Today I’d like to announce Homebrew 1.5.0. The most significant changes since 1.4.0 are deprecations of formula APIs and some Homebrew organisation formula taps.

Future dates for your calendar:

  • On 1st March 2018 the python formula will be upgraded to Python 3.x and a python@2 formula will be added for installing Python 2.7 (although this will be keg-only so neither python nor python2 will be added to the PATH by default without a manual brew link --force). We will maintain python2, python3 and python@3 aliases. Any formulae that use depends_on "python" outside Homebrew/core will need to be updated at this point if they wish to keep using Python 2. Note: macOS has provided Python 2.7 since OS X Lion (10.7) so you can update formulae that need Python 2 today by removing depends_on "python" so they use the system python instead.
  • By 31st March 2018 we will deprecate and archive the Homebrew/php tap. Unfortunately we have been unable to maintain an acceptable, consistent user or contributor experience and CI workload through non-core formula taps in the Homebrew organisation so we are continuing to migrate widely used formulae into Homebrew/core and encourage more niche formulae and options to be supported outside the Homebrew organisation.

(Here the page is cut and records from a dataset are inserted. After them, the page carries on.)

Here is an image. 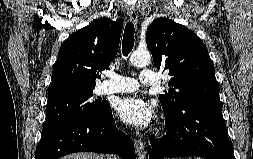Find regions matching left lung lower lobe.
Masks as SVG:
<instances>
[{"mask_svg": "<svg viewBox=\"0 0 253 159\" xmlns=\"http://www.w3.org/2000/svg\"><path fill=\"white\" fill-rule=\"evenodd\" d=\"M165 118L167 133L150 141L149 159L181 156L235 159L221 104L191 103L176 115H165Z\"/></svg>", "mask_w": 253, "mask_h": 159, "instance_id": "1", "label": "left lung lower lobe"}]
</instances>
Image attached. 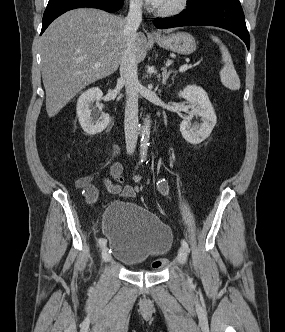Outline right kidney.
<instances>
[{"label":"right kidney","mask_w":285,"mask_h":332,"mask_svg":"<svg viewBox=\"0 0 285 332\" xmlns=\"http://www.w3.org/2000/svg\"><path fill=\"white\" fill-rule=\"evenodd\" d=\"M103 96L102 91L98 87H93L81 94L77 101V117L84 132L89 135H95L102 132L109 124V115L102 112L98 119L97 113H92L91 103L100 101ZM103 105L99 104L102 110Z\"/></svg>","instance_id":"ca27d5eb"}]
</instances>
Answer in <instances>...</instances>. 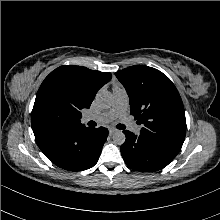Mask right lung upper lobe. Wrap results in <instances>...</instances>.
Wrapping results in <instances>:
<instances>
[{"label":"right lung upper lobe","mask_w":220,"mask_h":220,"mask_svg":"<svg viewBox=\"0 0 220 220\" xmlns=\"http://www.w3.org/2000/svg\"><path fill=\"white\" fill-rule=\"evenodd\" d=\"M108 72L64 65L42 82L32 110L35 137L84 126L81 110L89 108L97 91L111 79Z\"/></svg>","instance_id":"1"}]
</instances>
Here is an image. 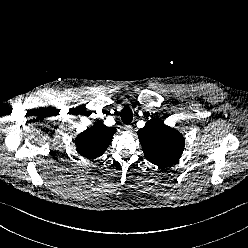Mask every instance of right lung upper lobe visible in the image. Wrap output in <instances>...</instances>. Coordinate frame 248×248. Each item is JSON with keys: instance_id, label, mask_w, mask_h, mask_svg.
I'll list each match as a JSON object with an SVG mask.
<instances>
[{"instance_id": "obj_1", "label": "right lung upper lobe", "mask_w": 248, "mask_h": 248, "mask_svg": "<svg viewBox=\"0 0 248 248\" xmlns=\"http://www.w3.org/2000/svg\"><path fill=\"white\" fill-rule=\"evenodd\" d=\"M115 132L114 127H107L100 121L96 122L76 137L77 152L87 159L101 156L110 145Z\"/></svg>"}]
</instances>
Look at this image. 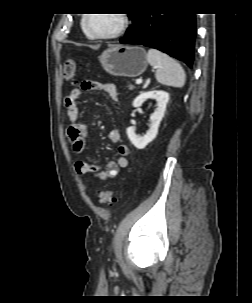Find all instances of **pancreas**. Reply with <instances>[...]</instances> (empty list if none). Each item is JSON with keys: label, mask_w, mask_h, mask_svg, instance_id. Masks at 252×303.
Returning a JSON list of instances; mask_svg holds the SVG:
<instances>
[{"label": "pancreas", "mask_w": 252, "mask_h": 303, "mask_svg": "<svg viewBox=\"0 0 252 303\" xmlns=\"http://www.w3.org/2000/svg\"><path fill=\"white\" fill-rule=\"evenodd\" d=\"M128 88H129V90H133V89H134V86L131 85V84H129V85H128Z\"/></svg>", "instance_id": "obj_1"}]
</instances>
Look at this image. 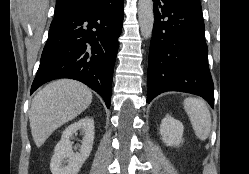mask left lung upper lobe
<instances>
[{"mask_svg": "<svg viewBox=\"0 0 249 174\" xmlns=\"http://www.w3.org/2000/svg\"><path fill=\"white\" fill-rule=\"evenodd\" d=\"M185 4L188 8L202 14V8L199 0H179Z\"/></svg>", "mask_w": 249, "mask_h": 174, "instance_id": "1", "label": "left lung upper lobe"}]
</instances>
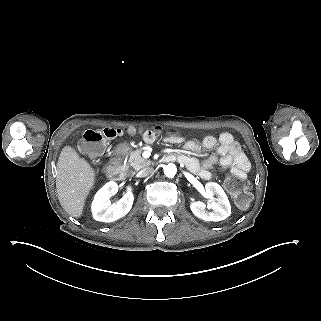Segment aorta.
Masks as SVG:
<instances>
[{"label":"aorta","instance_id":"aorta-1","mask_svg":"<svg viewBox=\"0 0 321 321\" xmlns=\"http://www.w3.org/2000/svg\"><path fill=\"white\" fill-rule=\"evenodd\" d=\"M176 172H177V168L175 164L169 163L164 167V174L169 178H173Z\"/></svg>","mask_w":321,"mask_h":321}]
</instances>
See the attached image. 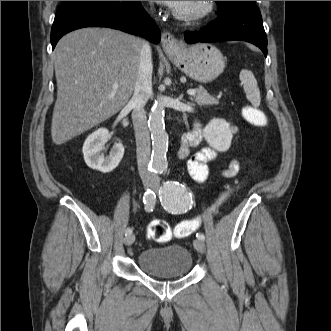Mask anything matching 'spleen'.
I'll return each instance as SVG.
<instances>
[{
    "label": "spleen",
    "instance_id": "obj_1",
    "mask_svg": "<svg viewBox=\"0 0 331 331\" xmlns=\"http://www.w3.org/2000/svg\"><path fill=\"white\" fill-rule=\"evenodd\" d=\"M239 79L243 85L247 99L254 107H258L260 105L261 97L257 80L255 79L253 73L244 69L240 72Z\"/></svg>",
    "mask_w": 331,
    "mask_h": 331
}]
</instances>
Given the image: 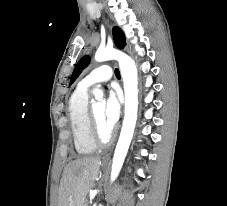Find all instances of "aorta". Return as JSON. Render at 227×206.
I'll list each match as a JSON object with an SVG mask.
<instances>
[{
  "mask_svg": "<svg viewBox=\"0 0 227 206\" xmlns=\"http://www.w3.org/2000/svg\"><path fill=\"white\" fill-rule=\"evenodd\" d=\"M108 60L118 61L125 92V115L120 137L113 156L110 176L111 182H114L122 168L129 145L133 138L137 121L138 75L134 60L125 53L114 48H104L96 51L95 61L104 62ZM93 94L97 99H101L103 97V92L99 88H95L93 90Z\"/></svg>",
  "mask_w": 227,
  "mask_h": 206,
  "instance_id": "aorta-1",
  "label": "aorta"
}]
</instances>
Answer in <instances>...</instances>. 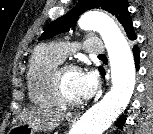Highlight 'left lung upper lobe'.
<instances>
[{"mask_svg":"<svg viewBox=\"0 0 153 134\" xmlns=\"http://www.w3.org/2000/svg\"><path fill=\"white\" fill-rule=\"evenodd\" d=\"M101 8L112 15H115L118 21L124 27L130 40L137 38L133 23L128 11L127 5L120 0H81L67 15L59 17L50 23L38 40L51 38L59 33L68 31L74 27L79 16L87 10Z\"/></svg>","mask_w":153,"mask_h":134,"instance_id":"5c2ea615","label":"left lung upper lobe"}]
</instances>
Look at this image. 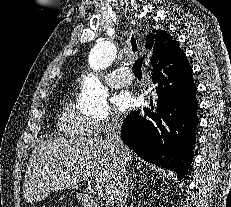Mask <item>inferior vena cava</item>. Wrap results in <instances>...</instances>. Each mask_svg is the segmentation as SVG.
<instances>
[{"label": "inferior vena cava", "instance_id": "602c4592", "mask_svg": "<svg viewBox=\"0 0 231 207\" xmlns=\"http://www.w3.org/2000/svg\"><path fill=\"white\" fill-rule=\"evenodd\" d=\"M106 144L121 158V165L115 177L113 196L117 207H127L128 174L125 166L124 144L121 139V121L118 116H111L107 121Z\"/></svg>", "mask_w": 231, "mask_h": 207}]
</instances>
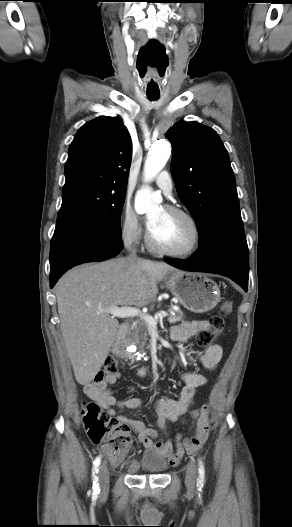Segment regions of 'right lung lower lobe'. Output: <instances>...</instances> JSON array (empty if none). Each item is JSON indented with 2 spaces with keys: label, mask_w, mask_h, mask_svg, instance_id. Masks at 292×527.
Returning a JSON list of instances; mask_svg holds the SVG:
<instances>
[{
  "label": "right lung lower lobe",
  "mask_w": 292,
  "mask_h": 527,
  "mask_svg": "<svg viewBox=\"0 0 292 527\" xmlns=\"http://www.w3.org/2000/svg\"><path fill=\"white\" fill-rule=\"evenodd\" d=\"M122 248L121 236L104 229L82 223H57L50 248V287L70 268L107 260Z\"/></svg>",
  "instance_id": "right-lung-lower-lobe-1"
}]
</instances>
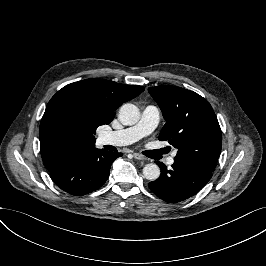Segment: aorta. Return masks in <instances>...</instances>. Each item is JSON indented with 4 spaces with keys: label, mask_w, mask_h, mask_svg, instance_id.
Listing matches in <instances>:
<instances>
[{
    "label": "aorta",
    "mask_w": 266,
    "mask_h": 266,
    "mask_svg": "<svg viewBox=\"0 0 266 266\" xmlns=\"http://www.w3.org/2000/svg\"><path fill=\"white\" fill-rule=\"evenodd\" d=\"M118 118L123 125H134L140 119L139 108L132 103L123 104L119 110ZM160 173V168L155 163L146 164L143 168V176L149 181L157 180Z\"/></svg>",
    "instance_id": "aorta-1"
}]
</instances>
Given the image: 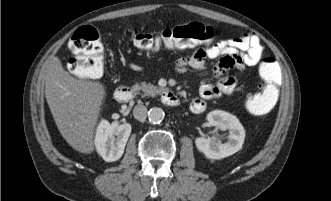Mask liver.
Returning <instances> with one entry per match:
<instances>
[{"mask_svg": "<svg viewBox=\"0 0 331 201\" xmlns=\"http://www.w3.org/2000/svg\"><path fill=\"white\" fill-rule=\"evenodd\" d=\"M42 72L45 97L62 137L75 150L92 153L95 127L106 96L104 86L72 77L58 57L50 58Z\"/></svg>", "mask_w": 331, "mask_h": 201, "instance_id": "liver-1", "label": "liver"}]
</instances>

Major changes and deprecations since 1.4.0:

  • The Homebrew/science tap has been archived (for the reasons explained above) as noted previously. This does not represent an adversarial relationship between Homebrew and the science community (as we have imported the widely used formulae from this tap) but an inability to maintain an acceptable level of quality in this tap and differences of opinion on contributor experience (this tap aimed to work on Homebrew and Linuxbrew which made contribution difficult).
  • brew postgresql-upgrade-database is a new command to simplify upgrading PostgreSQL databases between major versions.
  • default_formula are no longer supported for Requirements. This was originally added to ease our bottle/binary package building when Homebrew was primarily a build-from-source package manager. Now that Homebrew is primarily a binary package manager, default_formula was no longer useful and was the source of many complex dependency resolution bugs.
  • Requirements that allowed you to use depends_on for software outside of Homebrew that was also provided by Homebrew have been deprecated. Instead formulae that wish to support e.g. a non-Homebrew Python should use env :std and use the first instance of the software in the PATH (found with which)
  • Various, old deprecated APIs have been disabled (https://github.com/Homebrew/brew/pull/3694) and more deprecations added.
  • brew reinstall and brew upgrade no longer keep manually brew unlinked kegs as unlinked on reinstall or upgrade. Without this change there was no way of differentiating manually unlinked and failed-to-link kegs so a single keg link failure would stop any future version trying to link (leading to the software unexpectedly being missing from the user’s PATH).

Other changes since 1.4.0 I’d like to highlight are the following:

  • brew audit allows the use of env :std in non-Homebrew organisation taps
  • HOMEBREW_DEVELOPERs are encouraged to submit pull requests for deprecations
  • Attempting to brew install a formula that doesn’t exist will only check if the formula was deleted in the last month (rather than ever) to improve performance. (https://github.com/Homebrew/brew/pull/3614)
  • brew info now shows --devel and --HEAD options for optionless formulae
  • Homebrew’s portable ruby has a GitHub mirror for users that cannot access Bintray (https://github.com/Homebrew/brew/pull/3683)
  • brew upgrade skips the formula rather than exiting if an upgrade fails due to an unsatisfied Requirement
  • The no_proxy variable is passed through to the Homebrew fetch/install process (e.g. for curl)(https://github.com/Homebrew/brew/pull/3584)

Finally:

Thanks to all our hard-working maintainers, contributors, sponsors and supporters for getting us this far. Enjoy using Homebrew!